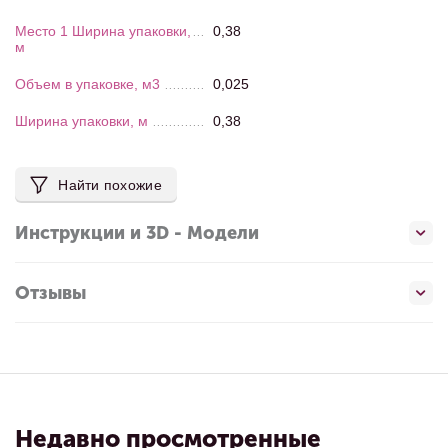
Место 1 Ширина упаковки,
0,38
м
Объем в упаковке, м3
0,025
Ширина упаковки, м
0,38
Найти похожие
Инструкции и 3D - Модели
Отзывы
Недавно просмотренные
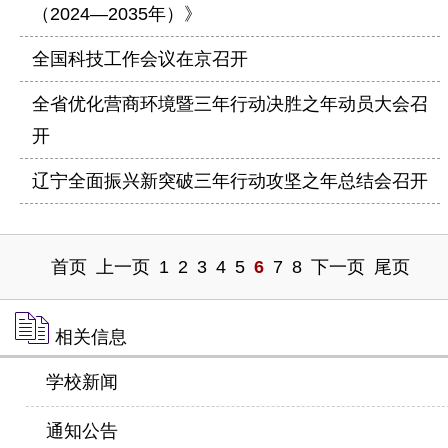
（2024—2035年）》
全国科技工作会议在京召开
全省优化营商环境暨三年行动决胜之年动员大会召
开
辽宁全面振兴新突破三年行动攻坚之年总结会召开
首页
上一页
1
2
3
4
5
6
7
8
下一页
尾页
相关信息
学校新闻
通知公告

### YOUR ASSIGNMENT:
Give back the records above exactly. Pictures stay out.

### ANSWER SPACE:
Место 1 Ширина упаковки,
0,38
м
Объем в упаковке, м3
0,025
Ширина упаковки, м
0,38
Найти похожие
Инструкции и 3D - Модели
Отзывы
Недавно просмотренные
（2024—2035年）》
全国科技工作会议在京召开
全省优化营商环境暨三年行动决胜之年动员大会召
开
辽宁全面振兴新突破三年行动攻坚之年总结会召开
首页
上一页
1
2
3
4
5
6
7
8
下一页
尾页
相关信息
学校新闻
通知公告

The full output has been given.